Guest Post by Meghan Forder
I recently interviewed several principals and teachers for an academic research project, and everyone described multiple ways that they were working to increase parent involvement. The principals talked about community fun nights, school site councils, coffees, and using signs and posters to make families from all backgrounds feel welcome. The teachers talked about using texting apps and rewards to encourage parents to volunteer, return field trip forms, or bring in school supplies.
Community building, communication, decision making, and volunteering are all important types of parent involvement at school. But I was surprised that no one talked about the type of involvement proven to have the greatest impact on student achievement: learning at home.
Study after study has shown that a family’s involvement in helping their child learn at home is essential to academic success (Harris & Goodall, 2008; Sheldon, 2009; Zhang, Hsu, Kwok, Benz, & Bowman-Perrott, 2011). In fact, parents’ involvement in their children’s at-home learning—through basic activities such as parent-child conversations about school, encouragement and discussion of reading, and expressions of interest in a child’s personal and academic progress—has been shown to have more than twice the effect on student test scores than parents’ education levels or a family’s socioeconomic status (SES) (Melhuish et al., 2008). This finding—that parent involvement at home can have more influence on a student’s education than a family’s SES—is extremely important, because SES now accounts for one of the most significant achievement gaps between students. This gap is now nearly twice as large as the black-white achievement gap, and about equal to the gap between children with highly educated and less-educated parents.

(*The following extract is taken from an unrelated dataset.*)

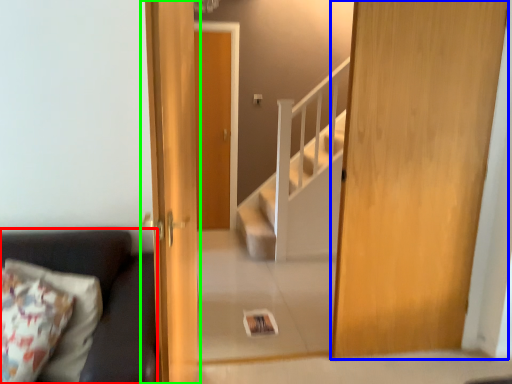 Question: Estimate the real-world distances between objects in this image. Which object is closer to studio couch (highlighted by a red box), door (highlighted by a blue box) or door (highlighted by a green box)?

Choices:
 (A) door
 (B) door

Answer: (B)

Higher-SES families are investing more time and resources in their children’s learning outside of school (Reardon, 2011), while children in poverty are significantly less likely to be exposed to learning activities such as reading at home (Bradley, Corwyn, McAdoo, Garcia Coll, 2001). As a result, the achievement gap between students from rich and poor families has grown 30 to 40 percent since 1976 (Reardon, 2011).
This discrepancy between rich and poor students paints a bleak picture for the American Dream, if low-income students are unable to climb out of poverty through education. But there is a silver lining here, and it’s those studies that show that parent involvement in learning at home can close this gap through simple activities that don’t cost money.
So in addition to their efforts to increase family involvement at school, how can schools help families to help their kids at home? The first thing schools need to do is let parents know what a huge difference their involvement at home can make. Parents who believe their involvement will make a difference are more likely to be involved (Hoover-Dempsey & Sandler, 1997).
Once parents know their involvement is essential for their child to be successful in school, they need to know how to create a home environment that fosters this success.
Text messages are currently one of the most effective ways to reach families across the economic spectrum. Although there is still a socioeconomic divide in internet access and email use, with wealthier Americans more likely to be online (Anderson & Perrin, 2016), nearly 100 percent of American parents with school-age children own a mobile phone (Pew Research Center, 2017). Studies have already demonstrated the effectiveness of text messages as a means of boosting parent involvement by providing educational activities they can do with their child at home (Hurwitz, Lauricella, Hanson, Raden, & Wartella, 2015; York & Loeb, 2015).
Obviously, the home learning environment isn’t the only factor in student achievement. The administrators and faculty I talked to are all using every tool they can find to help their students succeed. But to give students the best possible chance at success, parents have to be more than helpers—they need to be full partners in their child’s learning, with educational tool boxes of their own.